The Hut Group has won €1bn in new financing that will transform its balance sheet and super-charge its growth aspirations.

The online retailer has secured a new €600m capital market term-loan, a five-year £150m revolving credit facility and a £200m package provided to a new THG subsidiary, which includes its property portfolio.

Belgian investor Sofina and asset manager BlackRock, which has been a long-term investor in THG, will inject £66m in new equity between them as part of the deal, Sky News reported.

The funds come as THG continues to plough cash into its growth plans.
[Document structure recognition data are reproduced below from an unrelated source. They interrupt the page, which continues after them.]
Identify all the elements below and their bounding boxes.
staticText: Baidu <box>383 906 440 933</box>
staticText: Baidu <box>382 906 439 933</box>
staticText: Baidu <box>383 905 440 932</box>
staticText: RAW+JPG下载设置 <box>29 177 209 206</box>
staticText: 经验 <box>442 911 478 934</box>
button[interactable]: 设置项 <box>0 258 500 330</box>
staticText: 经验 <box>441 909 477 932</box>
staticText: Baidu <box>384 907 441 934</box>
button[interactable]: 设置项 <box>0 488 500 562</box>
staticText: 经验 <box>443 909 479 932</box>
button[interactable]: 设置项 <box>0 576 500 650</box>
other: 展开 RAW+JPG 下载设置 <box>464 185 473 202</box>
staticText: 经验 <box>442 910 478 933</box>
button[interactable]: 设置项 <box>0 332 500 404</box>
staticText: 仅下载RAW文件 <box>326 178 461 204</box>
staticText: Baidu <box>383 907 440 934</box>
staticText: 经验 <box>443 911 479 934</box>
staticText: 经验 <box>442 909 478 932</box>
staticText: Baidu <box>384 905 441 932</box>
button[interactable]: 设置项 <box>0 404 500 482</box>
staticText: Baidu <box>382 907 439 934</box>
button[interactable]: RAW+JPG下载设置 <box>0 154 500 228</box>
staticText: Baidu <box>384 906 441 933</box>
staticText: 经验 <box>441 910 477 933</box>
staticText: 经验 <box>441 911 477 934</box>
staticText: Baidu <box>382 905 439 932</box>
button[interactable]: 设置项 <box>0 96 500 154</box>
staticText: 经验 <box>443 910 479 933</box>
In the last year, it has invested in its Manchester base and spent £100m on a new manufacturing hub in Poland.

THG has also revealed ambitions to increase its workforce to 10,000 within the next three years. It currently employs the majority of its 7,000 staff in Manchester.

The business was founded by Matt Moulding in 2004 and owns dozens of health and wellness brands including subscription service Glossybox, French haircare brand Christophe Robin, health food specialist Myprotein and Australian beauty retailer SkinStore.

The etail group posted a 31% boost in EBITDA to £91m in the year to December 31, 2018, driven by a 24% surge in group sales to £916m.

THG’s international sales accounted or two-thirds of group revenue during that period, while 59% of its total sales came from in-house brands.